FORGET = KILL TWICE
Roman Polanski’s “The Pianist” tells the story of Wladyslaw Szpilman, a star of Polish radio and cafe society in the 1930’s, a member of Warsaw’s assimilated Jewish middle class, who lived through the Nazi occupation and the Warsaw ghetto and a man who survived the Holocaust through patience, endurance and good luck. This film, unlike the usual Holocaust films is not a thriller; instead it is the pianist’s witness to what he saw and what happened to him.
“The Pianist” is based on the autobiography of Szpilman, p laying Chopin on a Warsaw radio station when the first German bombs fell and his immediate reaction was, “I’m not going anywhere.” But unfortunately, the city’s Jews are ordered to give up their possessions and move to the Warsaw ghetto, and there is a brick wall being built to enclose it. Szpilman is forced to move out who barely survived in a series of safe locations and abandoned buildings within Nazi-occupied Warsaw, with the help from the Polish resistance.
The character of Wladyslaw Szpilman in the film is played by Adrien Brody, who won the Academy Award for Best Actor for the same film. Szpilman’s role — a survivor and not a hero, is rather very different from that of a normal and clichéd film’s ‘hero’, which makes his character more powerful and strong.
The director Roman Polanski himself is a Holocaust survivor who was saved at one point when his father pushed him through the barbed wire of a camp and hence from his personal experience he knew that destiny and chance played an indelible role in most survival stories. Also from my view point, by showing Szpilman as a survivor and not as a hero, Polanski is reflecting his survival story, which etched a mark in himself.
One of the most unusual and disturbing elements of this film, is the depiction of the German people’s attitude towards their Jewish neighbors. The merciless killing of the Jews and their families is witnessed by Polanski, which makes him immune to death and also, fight hard to survive. The film portrays the famous adage “Survival of the fittest” in the most realistic way possible. The sets, music and lighting are also some elements worth noticing, because they depict the essence of the scene more beautifully than in that of Schindler’s List, directed by Steven Spielberg.

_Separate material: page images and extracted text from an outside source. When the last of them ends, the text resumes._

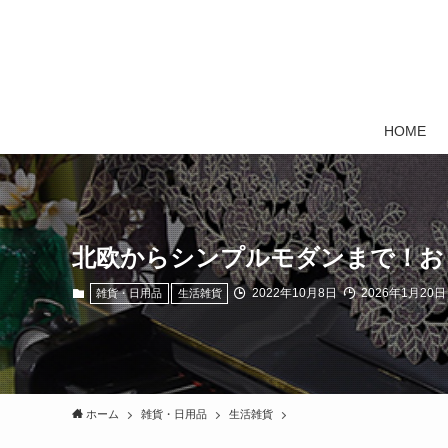
HOME
北欧からシンプルモダンまで！お
2022年10月8日
2026年1月20日
雑貨・日用品
生活雑貨
ホーム
雑貨・日用品
生活雑貨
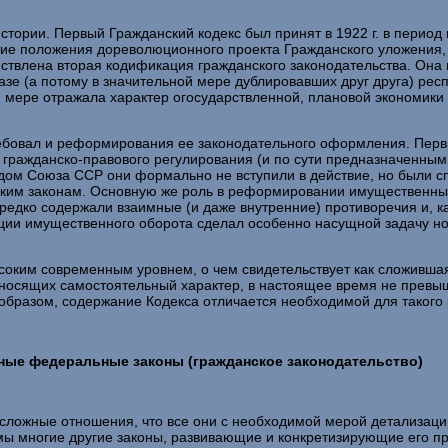
истории. Первый Гражданский кодекс был принят в 1922 г. в перио
ие положения дореволюционного проекта Гражданского уложения, 
уществлена вторая кодификация гражданского законодательства. Он
 базе (а потому в значительной мере дублировавших друг друга) ре
ой мере отражала характер огосударствленной, плановой экономики
ебовал и реформирования ее законодательного оформления. Первы
гражданско-правового регулирования (и по сути предназначенным 
спадом Союза ССР они формально не вступили в действие, но были
ийским законам. Основную же роль в реформировании имущественны
ередко содержали взаимные (и даже внутренние) противоречия и, к
ции имущественного оборота сделал особенно насущной задачу но
оким современным уровнем, о чем свидетельствует как сложившая
 носящих самостоятельный характер, в настоящее время не превыша
м образом, содержание Кодекса отличается необходимой для такого
Иные федеральные законы (гражданское законодательство)
сложные отношения, что все они с необходимой мерой детализаци
мы многие другие законы, развивающие и конкретизирующие его пр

To me, the film’s climax offers the most dramatic paradox of all: a glimpse of how the impulses of civilization survive in the midst of unparalleled barbarism and that, from my point of view is the best part of this yet another sad, depressing and strong Holocaust film by Roman Polanski.
“I believe in the sun even when it is not shining. I believe in love even when I cannot feel it. I believe in God even when He is silent.”
– A Holocaust survivor.
Despite some minor shortcomings and series of extreme violence, this 150- minutes Holocaust film is certainly worth a watch!